Um Viertel vor sieben geht vor Sansibar die Sonne unter: eine Scheibe, rot wie das Fleisch einer sehr, sehr reifen Mango, versinkt im Ozean. Und jeden Tag schiebt sich genau in diesem Moment eine Dau von rechts nach links ins Bild. Ihr Dreiecksegel bläht sich elegant, und auf der Terrasse des African House Hotels klicken Kameras.

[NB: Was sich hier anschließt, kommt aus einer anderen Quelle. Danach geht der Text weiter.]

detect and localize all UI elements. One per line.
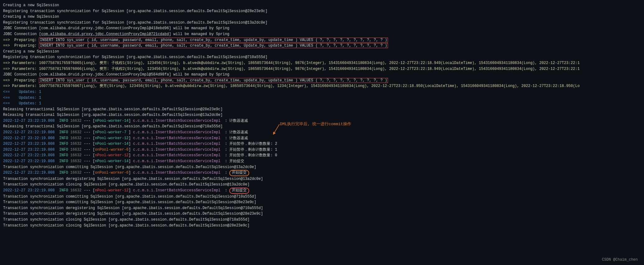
annotation-text: DML执行完毕后, 统一进行commit操作	[280, 121, 351, 127]
log-line: Releasing transactional SqlSession [org.…	[3, 107, 641, 112]
log-line: Transaction synchronization committing S…	[3, 194, 641, 200]
log-line: JDBC Connection [com.alibaba.druid.proxy…	[3, 72, 641, 78]
log-line: 2022-12-27 23:22:19.008 INFO 16632 --- […	[3, 188, 641, 194]
log-line: <== Updates: 1	[3, 89, 641, 95]
log-line: ==> Preparing: INSERT INTO sys_user ( id…	[3, 37, 641, 43]
log-line: Creating a new SqlSession	[3, 49, 641, 55]
log-line: 2022-12-27 23:22:19.008 INFO 16632 --- […	[3, 141, 641, 147]
log-line: Registering transaction synchronization …	[3, 8, 641, 14]
log-line: Transaction synchronization closing SqlS…	[3, 182, 641, 188]
log-line: ==> Parameters: 1607758781765976066(Long…	[3, 66, 641, 72]
log-line: ==> Preparing: INSERT INTO sys_user ( id…	[3, 43, 641, 49]
log-line: 2022-12-27 23:22:19.008 INFO 16632 --- […	[3, 135, 641, 141]
log-line: Transaction synchronization committing S…	[3, 164, 641, 170]
log-line: Transaction synchronization deregisterin…	[3, 205, 641, 211]
log-line: Registering transaction synchronization …	[3, 54, 641, 60]
log-line: <== Updates: 1	[3, 101, 641, 107]
svg-line-0	[274, 124, 279, 134]
log-line: Transaction synchronization deregisterin…	[3, 176, 641, 182]
log-line: Releasing transactional SqlSession [org.…	[3, 112, 641, 118]
log-line: Registering transaction synchronization …	[3, 20, 641, 26]
log-line: JDBC Connection [com.alibaba.druid.proxy…	[3, 31, 641, 37]
log-line: 2022-12-27 23:22:19.008 INFO 16632 --- […	[3, 153, 641, 158]
log-line: Creating a new SqlSession	[3, 14, 641, 20]
watermark: CSDN @Chaim_chen	[602, 258, 638, 262]
log-line: Transaction synchronization closing SqlS…	[3, 223, 641, 229]
log-line: ==> Preparing: INSERT INTO sys_user ( id…	[3, 78, 641, 84]
log-line: 2022-12-27 23:22:19.008 INFO 16632 --- […	[3, 147, 641, 153]
log-line: Transaction synchronization committing S…	[3, 199, 641, 205]
log-line: Creating a new SqlSession	[3, 2, 641, 8]
annotation-arrow	[271, 123, 280, 135]
console-output: Creating a new SqlSession Registering tr…	[0, 0, 644, 265]
log-line: JDBC Connection [com.alibaba.druid.proxy…	[3, 25, 641, 31]
log-line: Transaction synchronization closing SqlS…	[3, 217, 641, 223]
log-line: ==> Parameters: 1607758781765976067(Long…	[3, 83, 641, 89]
log-line: 2022-12-27 23:22:19.008 INFO 16632 --- […	[3, 158, 641, 164]
log-line: Transaction synchronization deregisterin…	[3, 211, 641, 217]
log-line: 2022-12-27 23:22:19.008 INFO 16632 --- […	[3, 170, 641, 176]
log-line: ==> Parameters: 1607758781765976065(Long…	[3, 60, 641, 66]
log-line: <== Updates: 1	[3, 95, 641, 101]
log-line: 2022-12-27 23:22:19.008 INFO 16632 --- […	[3, 130, 641, 135]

Dort nämlich stehen die Logenplätze für dieses allabendliche Schauspiel. Und wer auf sich hält in Sansibar-Stadt und Umgebung, wer schon ein paar Tage hier ist und verstanden hat, dass "jambo!" "Hallo!" heißt und am besten mit einem ebenso lässigen "jambo!" beantwortet wird, der sitzt spätestens um halb sieben hier auf der Terrasse, am besten in der ersten Reihe.

Hier auf der Terrasse treffen sie sich alle: die Rucksacktraveller und die Strandurlauber, die Models zwischen zwei Shootings und die französische Familie mit den beiden Kindern. (Hat Frankreich jetzt Ferien?) Nur Laura hat keinen Blick für die Mangosonne. "Pronto!", brüllt sie in ihr telefonino,"pronto!"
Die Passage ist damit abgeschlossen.